Resolved -
On January 9 between 12:45 and 13:56 UTC, services in one of our three sites experienced elevated latency for connections. This led to a sustained period of timed out requests across a number of services, including but not limited to our git backend. An average of 5% and max of 10% of requests failed with a 5xx response or timed out during this period. This was caused by a combination of events that led to connection limits being hit in load balancer proxies in that site. An upgrade of hosts was in flight, which meant a subset of proxy hosts were draining and coming offline as the upgrade rolled through the fleet. A config change event also triggered a connection reset across all services in that site. These events are commonplace, but led to a spike in connection establishment events that led to the online proxy hosts hitting the connection limit. Upon further analysis, that limit was lower than it should have been. We have increased that limit to prevent this from recurring. We have also identified improvements to our monitoring of connection limits and behavior and changes to reduce the risk of proxy host upgrades leading to reduced capacity.
Jan 9, 14:40 UTC
Update -
Pull Requests is operating normally.
Jan 9, 14:38 UTC
Update -
Packages is operating normally.
Jan 9, 14:37 UTC
Update -
Git Operations is operating normally.
Jan 9, 14:32 UTC
Update -
Codespaces is operating normally.
Jan 9, 14:27 UTC
Update -
Actions is operating normally.
Jan 9, 14:25 UTC
Update -
API Requests is operating normally.
Jan 9, 14:24 UTC
Update -
Issues is operating normally.
Jan 9, 14:24 UTC
Update -
Webhooks is operating normally.
Jan 9, 14:20 UTC
Update -
Pages is operating normally.
Jan 9, 14:16 UTC
Update -
API Requests is experiencing degraded performance.
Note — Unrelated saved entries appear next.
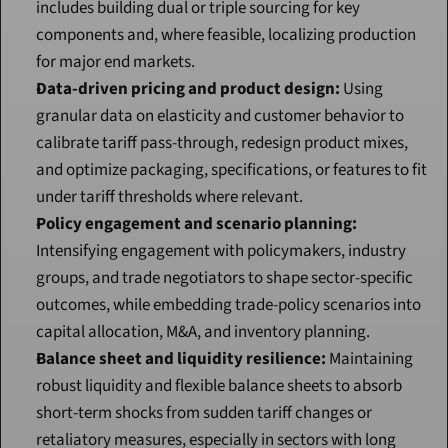
includes building dual or triple sourcing for key 
components and, where feasible, localizing production 
for major end markets.
Data-driven pricing and product design:
 Using 
granular data on elasticity and customer behavior to 
calibrate tariff pass-through, redesign product mixes, 
and optimize packaging, specifications, or features to fit 
under tariff thresholds where relevant.
Policy engagement and scenario planning:
Intensifying engagement with policymakers, industry 
groups, and trade negotiators to shape sector-specific 
outcomes, while embedding trade-policy scenarios into 
capital allocation, M&A, and inventory planning.
Balance sheet and liquidity resilience:
 Maintaining 
robust liquidity and flexible balance sheets to absorb 
short-term shocks from sudden tariff changes or 
retaliatory measures, especially in sectors with long 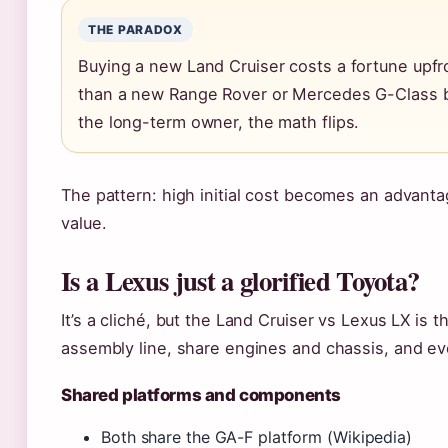
THE PARADOX
Buying a new Land Cruiser costs a fortune upfron
than a new Range Rover or Mercedes G-Class be
the long-term owner, the math flips.
The pattern: high initial cost becomes an advanta
value.
Is a Lexus just a glorified Toyota?
It’s a cliché, but the Land Cruiser vs Lexus LX is 
assembly line, share engines and chassis, and ev
Shared platforms and components
Both share the GA-F platform (Wikipedia)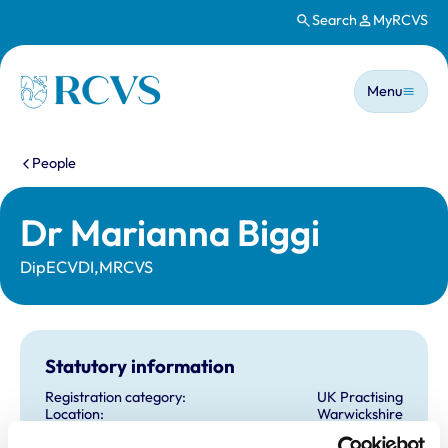
Search
MyRCVS
Skip to main content
Main n
Homepage
Menu
You are here:
People
Dr Marianna Biggi
DipECVDI,MRCVS
Statutory information
Registration category:
UK Practising
Location:
Warwickshire
Reference number:
6591769
Registration date:
29/06/2010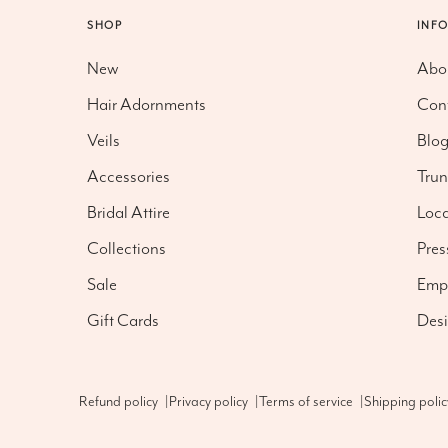
SHOP
INF
New
Abo
Hair Adornments
Con
Veils
Blo
Accessories
Tru
Bridal Attire
Loca
Collections
Pres
Sale
Emp
Gift Cards
Desi
Refund policy
|
Privacy policy
|
Terms of service
|
Shipping polic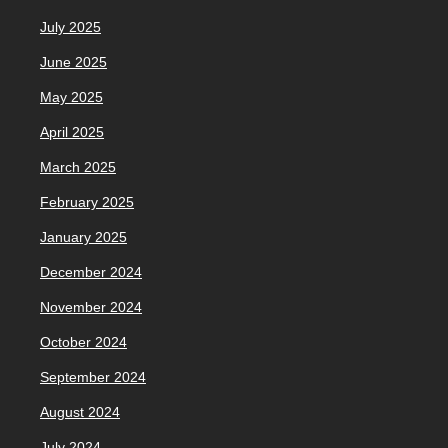
July 2025
June 2025
May 2025
April 2025
March 2025
February 2025
January 2025
December 2024
November 2024
October 2024
September 2024
August 2024
July 2024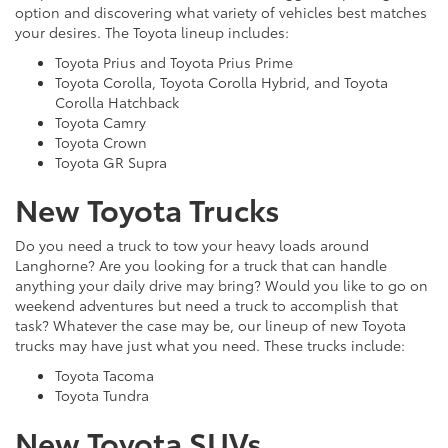
option and discovering what variety of vehicles best matches
your desires. The Toyota lineup includes:
Toyota Prius and Toyota Prius Prime
Toyota Corolla, Toyota Corolla Hybrid, and Toyota
Corolla Hatchback
Toyota Camry
Toyota Crown
Toyota GR Supra
New Toyota Trucks
Do you need a truck to tow your heavy loads around
Langhorne? Are you looking for a truck that can handle
anything your daily drive may bring? Would you like to go on
weekend adventures but need a truck to accomplish that
task? Whatever the case may be, our lineup of new Toyota
trucks may have just what you need. These trucks include:
Toyota Tacoma
Toyota Tundra
New Toyota SUVs,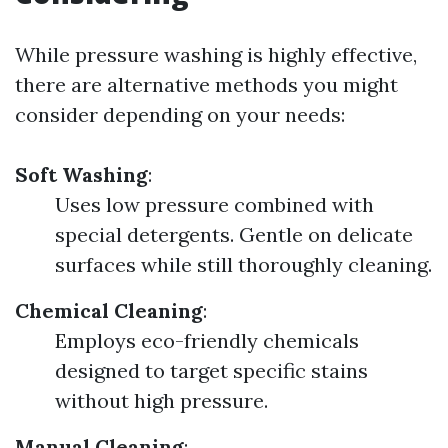
While pressure washing is highly effective,
there are alternative methods you might
consider depending on your needs:
Soft Washing
:
Uses low pressure combined with
special detergents. Gentle on delicate
surfaces while still thoroughly cleaning.
Chemical Cleaning
:
Employs eco-friendly chemicals
designed to target specific stains
without high pressure.
Manual Cleaning
: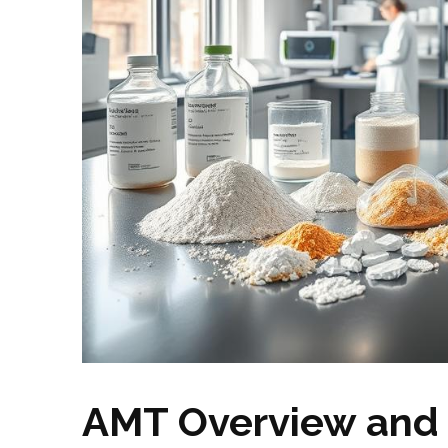
AMT Overview and 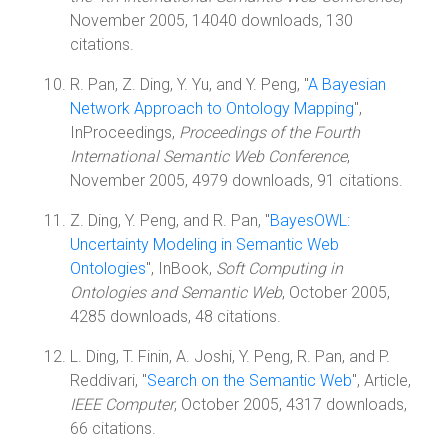
November 2005, 14040 downloads, 130
citations.
R. Pan, Z. Ding, Y. Yu, and Y. Peng, "
A Bayesian
Network Approach to Ontology Mapping
",
InProceedings,
Proceedings of the Fourth
International Semantic Web Conference
,
November 2005, 4979 downloads, 91 citations.
Z. Ding, Y. Peng, and R. Pan, "
BayesOWL:
Uncertainty Modeling in Semantic Web
Ontologies
", InBook,
Soft Computing in
Ontologies and Semantic Web
, October 2005,
4285 downloads, 48 citations.
L. Ding, T. Finin, A. Joshi, Y. Peng, R. Pan, and P.
Reddivari, "
Search on the Semantic Web
", Article,
IEEE Computer
, October 2005, 4317 downloads,
66 citations.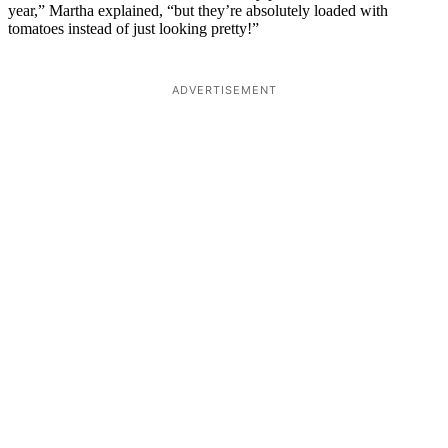
year,” Martha explained, “but they’re absolutely loaded with
tomatoes instead of just looking pretty!”
ADVERTISEMENT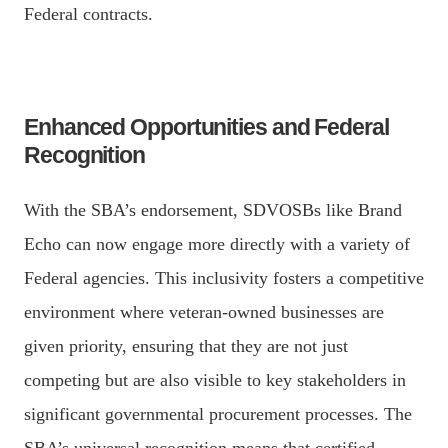
Federal contracts.
Enhanced Opportunities and Federal
Recognition
With the SBA’s endorsement, SDVOSBs like Brand
Echo can now engage more directly with a variety of
Federal agencies. This inclusivity fosters a competitive
environment where veteran-owned businesses are
given priority, ensuring that they are not just
competing but are also visible to key stakeholders in
significant governmental procurement processes. The
SBA’s universal recognition means that certified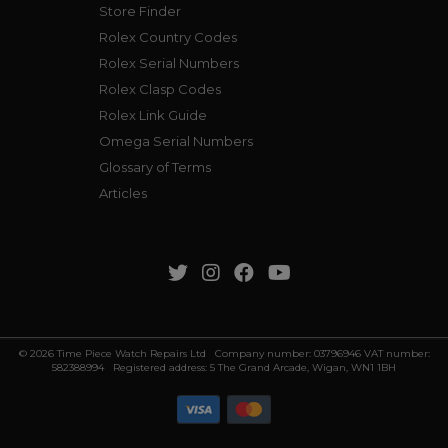
Store Finder
Rolex Country Codes
Rolex Serial Numbers
Rolex Clasp Codes
Rolex Link Guide
Omega Serial Numbers
Glossary of Terms
Articles
© 2026 Time Piece Watch Repairs Ltd Company number: 03796946 VAT number:
582388994 Registered address: 5 The Grand Arcade, Wigan, WN1 1BH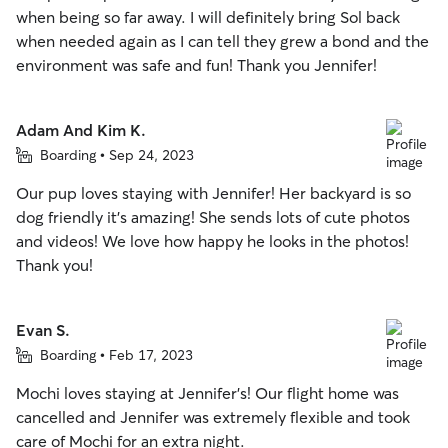
when being so far away. I will definitely bring Sol back
when needed again as I can tell they grew a bond and the
environment was safe and fun! Thank you Jennifer!
Adam And Kim K.
Boarding • Sep 24, 2023
Our pup loves staying with Jennifer! Her backyard is so
dog friendly it’s amazing! She sends lots of cute photos
and videos! We love how happy he looks in the photos!
Thank you!
Evan S.
Boarding • Feb 17, 2023
Mochi loves staying at Jennifer's! Our flight home was
cancelled and Jennifer was extremely flexible and took
care of Mochi for an extra night.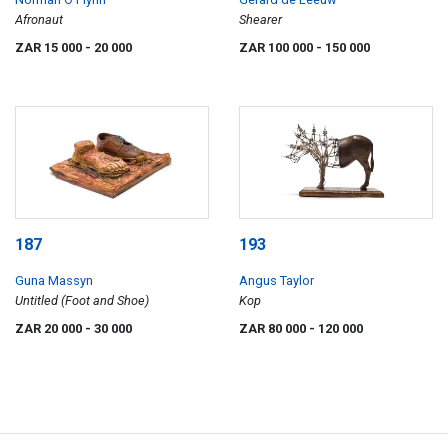
Afronaut
Shearer
ZAR 15 000
- 20 000
ZAR 100 000
- 150 000
187
193
Guna Massyn
Angus Taylor
Untitled (Foot and Shoe)
Kop
ZAR 20 000
- 30 000
ZAR 80 000
- 120 000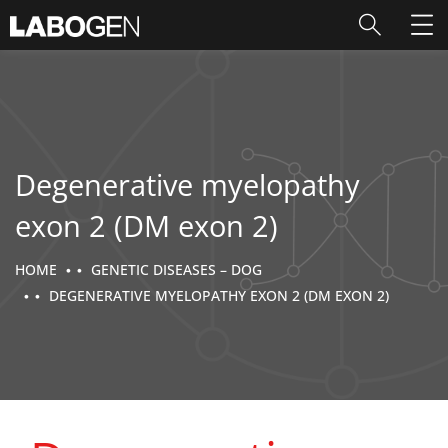
Degenerative myelopathy
exon 2 (DM exon 2)
HOME
GENETIC DISEASES – DOG
DEGENERATIVE MYELOPATHY EXON 2 (DM EXON 2)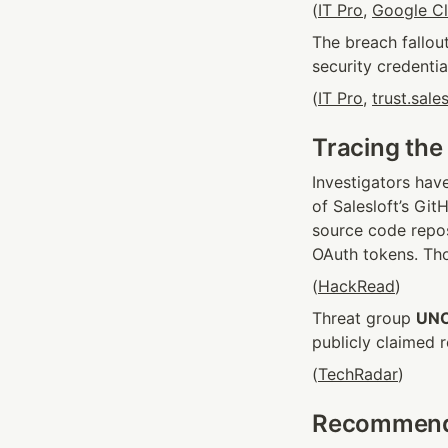
(
IT Pro
, 
Google C
The breach fallou
security credentia
(
IT Pro
, 
trust.sale
Tracing the
Investigators have
of Salesloft’s Git
source code reposi
OAuth tokens. Tho
(
HackRead
)
Threat group 
UN
publicly claimed r
(
TechRadar
)
Recommende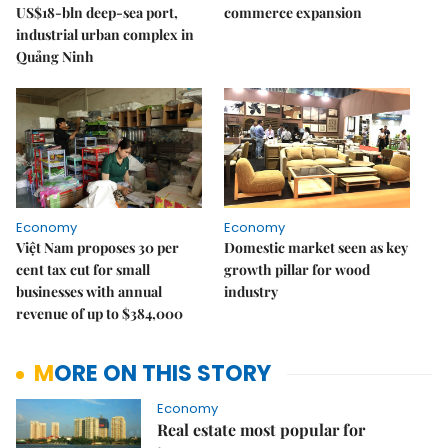
US$18-bln deep-sea port,
commerce expansion
industrial urban complex in
Quảng Ninh
Economy
Economy
Việt Nam proposes 30 per
Domestic market seen as key
cent tax cut for small
growth pillar for wood
businesses with annual
industry
revenue of up to $384,000
MORE ON THIS STORY
Economy
Real estate most popular for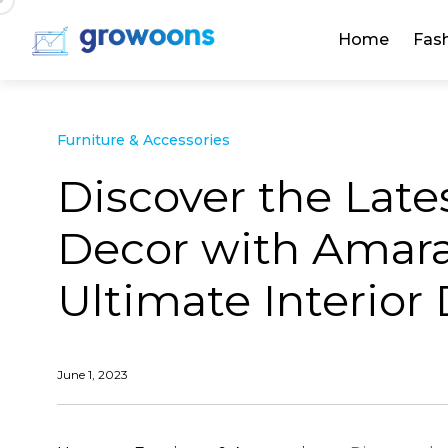
Home
Fas
Furniture & Accessories
Discover the Lat
Decor with Amara 
Ultimate Interior
June 1, 2023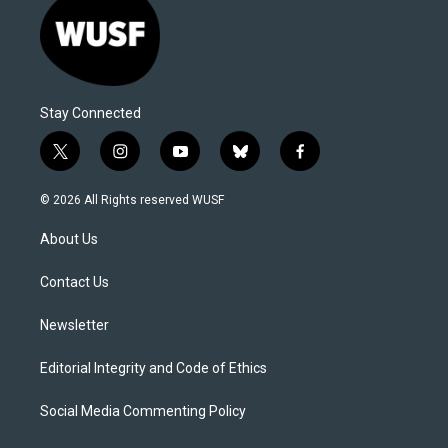
Stay Connected
t
i
y
b
f
w
n
o
l
a
i
s
u
u
c
© 2026 All Rights reserved WUSF
t
t
t
e
e
t
a
u
s
b
About Us
e
g
b
k
o
r
r
e
y
o
a
k
Contact Us
m
Newsletter
Editorial Integrity and Code of Ethics
Social Media Commenting Policy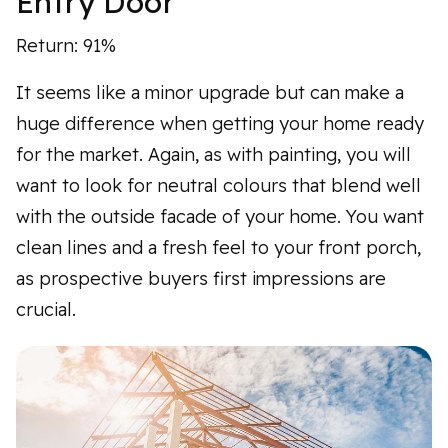
Entry Door
Return: 91%
It seems like a minor upgrade but can make a
huge difference when getting your home ready
for the market. Again, as with painting, you will
want to look for neutral colours that blend well
with the outside facade of your home. You want
clean lines and a fresh feel to your front porch,
as prospective buyers first impressions are
crucial.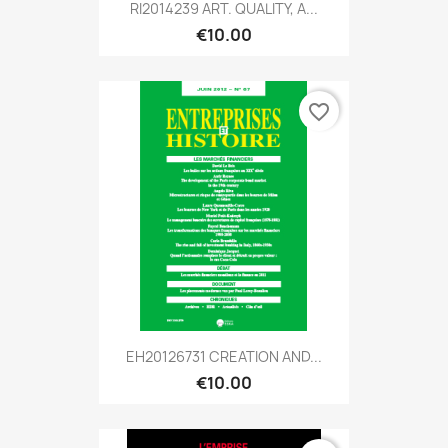
RI2014239 ART. QUALITY, A...
€10.00
favorite_border
EH20126731 CREATION AND...
€10.00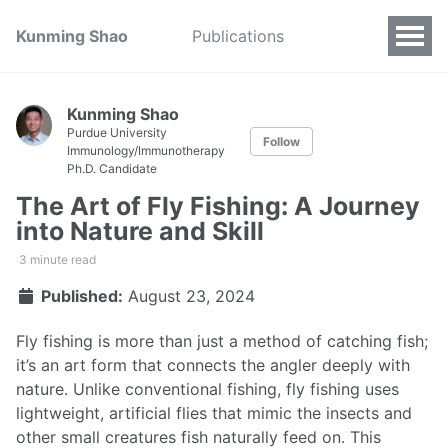
Kunming Shao
Publications
Kunming Shao
Purdue University
Follow
Immunology/Immunotherapy
Ph.D. Candidate
The Art of Fly Fishing: A Journey
into Nature and Skill
3 minute read
Published:
August 23, 2024
Fly fishing is more than just a method of catching fish;
it’s an art form that connects the angler deeply with
nature. Unlike conventional fishing, fly fishing uses
lightweight, artificial flies that mimic the insects and
other small creatures fish naturally feed on. This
We are continuing to investigate.
Jan 9, 14:15 UTC
Update -
5xx error rates remain elevated but are seeing a downward trend with many services fully recovered. We will continue monitoring the situation and keep users updated on progress toward full recovery.
Jan 9, 14:15 UTC
Update -
Actions is experiencing degraded performance. We are continuing to investigate.
Jan 9, 14:11 UTC
Update -
We are experiencing an elevated rate of 5xx errors on the order of 1-5% being returned from numerous APIs across the site. The issue has been isolated to one datacenter. We will continue to keep users updated on progress towards mitigation.
Jan 9, 13:39 UTC
Update -
Codespaces is experiencing degraded performance. We are continuing to investigate.
Jan 9, 13:35 UTC
Update -
Packages is experiencing degraded performance. We are continuing to investigate.
Jan 9, 13:34 UTC
Update -
Webhooks is experiencing degraded performance. We are continuing to investigate.
Jan 9, 13:31 UTC
Update -
Git Operations is experiencing degraded performance. We are continuing to investigate.
Jan 9, 13:24 UTC
Update -
Pages is experiencing degraded performance. We are continuing to investigate.
Jan 9, 13:23 UTC
Update -
API Requests is experiencing degraded availability. We are continuing to investigate.
Jan 9, 13:07 UTC
Update -
We are an increase in the rate of 5xx errors on the order of 1-3% being returned from numerous APIs across the site. We will continue to keep users updated on progress towards mitigation.
Jan 9, 13:05 UTC
Update -
Actions is experiencing degraded availability. We are continuing to investigate.
Jan 9, 13:05 UTC
Update -
Pull Requests is experiencing degraded performance. We are continuing to investigate.
Jan 9, 13:04 UTC
Investigating -
We are investigating reports of degraded performance for Issues and API Requests
Jan 9, 13:02 UTC